Saved data entries
========

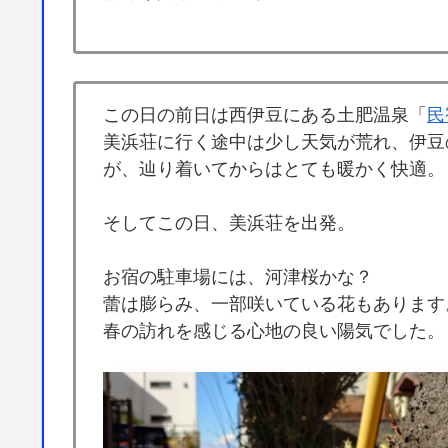
この日の前日は西伊豆にある土肥温泉「
民
美浜荘に行く途中は少し天気が荒れ、伊豆
が、辿り着いてからはとても暖かく快適。
そしてこの日、美浜荘を出発。
お宿の駐車場には、河津桜かな？
蕾は膨らみ、一部咲いている花もあります
春の訪れを感じる心地の良い陽気でした。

========

→ Description of the task: Print nothing but the lines from the line with "お宿の駐車場には、河津桜かな？" to the last line of the records above. Both of those lines count.

→ Answer section:
お宿の駐車場には、河津桜かな？
蕾は膨らみ、一部咲いている花もあります
春の訪れを感じる心地の良い陽気でした。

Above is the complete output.